Le verdict de Québec

Le projet d’agrandissement du parc de stockage attend encore l’approbation de Québec. Aux dernières nouvelles, le ministre de l’Environnement, Benoit Charrette, doit faire une recommandation au conseil des ministres au cours de l’automne 2021 avant que le gouvernement fasse connaître sa décision. Il n’a pas été possible d’avoir une réaction immédiate de la part du ministère.

Par le passé, la mine du Lac Bloom a joui du soutien du gouvernement Legault. En décembre, il a accordé un soutien financier de 120 millions à la Société ferroviaire et portuaire de Pointe-Noire, à proximité de Sept-Îles. La mine du Lac Bloom devrait être un client important du transporteur. Investissement Québec est le deuxième plus gros actionnaire de Champion Iron, la maison-mère de MDF, avec 8,59 % des titres en circulation, selon Refinitiv. La Caisse de dépôt et placement du Québec arrive au neuvième rang avec 1,13 % des actions en circulation.

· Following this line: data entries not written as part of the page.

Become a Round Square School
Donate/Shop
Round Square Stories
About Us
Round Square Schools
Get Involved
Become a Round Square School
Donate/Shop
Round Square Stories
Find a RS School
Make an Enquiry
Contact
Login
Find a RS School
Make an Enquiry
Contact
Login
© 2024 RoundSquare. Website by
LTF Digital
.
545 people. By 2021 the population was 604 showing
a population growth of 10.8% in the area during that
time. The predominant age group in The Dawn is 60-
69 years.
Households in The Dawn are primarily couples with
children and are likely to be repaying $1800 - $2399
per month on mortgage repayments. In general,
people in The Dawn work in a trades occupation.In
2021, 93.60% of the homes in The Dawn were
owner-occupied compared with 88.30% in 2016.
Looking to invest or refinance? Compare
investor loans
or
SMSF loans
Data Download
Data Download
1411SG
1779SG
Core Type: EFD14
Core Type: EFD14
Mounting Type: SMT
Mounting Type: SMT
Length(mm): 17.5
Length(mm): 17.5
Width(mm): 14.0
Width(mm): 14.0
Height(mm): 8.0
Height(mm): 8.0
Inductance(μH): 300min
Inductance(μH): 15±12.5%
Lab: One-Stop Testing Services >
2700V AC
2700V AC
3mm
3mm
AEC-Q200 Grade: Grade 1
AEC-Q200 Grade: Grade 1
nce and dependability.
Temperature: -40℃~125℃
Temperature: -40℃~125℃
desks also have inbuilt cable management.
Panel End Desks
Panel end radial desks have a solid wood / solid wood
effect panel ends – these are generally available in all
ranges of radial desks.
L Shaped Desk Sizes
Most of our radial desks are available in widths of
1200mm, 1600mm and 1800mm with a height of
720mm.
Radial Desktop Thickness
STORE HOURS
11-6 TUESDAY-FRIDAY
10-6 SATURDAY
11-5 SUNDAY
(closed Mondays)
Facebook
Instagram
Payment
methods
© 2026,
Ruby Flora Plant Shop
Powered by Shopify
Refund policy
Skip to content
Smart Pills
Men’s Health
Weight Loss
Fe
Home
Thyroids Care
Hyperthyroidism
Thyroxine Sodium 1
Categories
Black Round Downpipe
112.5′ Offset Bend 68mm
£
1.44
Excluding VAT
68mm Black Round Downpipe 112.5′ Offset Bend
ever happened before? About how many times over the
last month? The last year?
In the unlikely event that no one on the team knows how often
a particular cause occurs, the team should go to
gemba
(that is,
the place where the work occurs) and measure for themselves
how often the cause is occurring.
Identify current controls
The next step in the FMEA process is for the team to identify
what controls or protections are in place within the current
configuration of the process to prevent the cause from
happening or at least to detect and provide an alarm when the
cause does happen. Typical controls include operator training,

Québec doit envoyer le message que les lacs ne doivent pas « servir de poubelles pour les déchets miniers », plaide M. Lapointe. Il craint que l’approbation de la proposition initiale du propriétaire de la mine du Lac Bloom ne serve de précédent et amène d’autres mines à détruire des lacs. À long terme, cela pourrait jouer contre l’économie du Québec tandis que les fabricants de voitures électriques, de panneaux solaires et d’éoliennes cherchent un approvisionnement éthique en métaux, selon lui.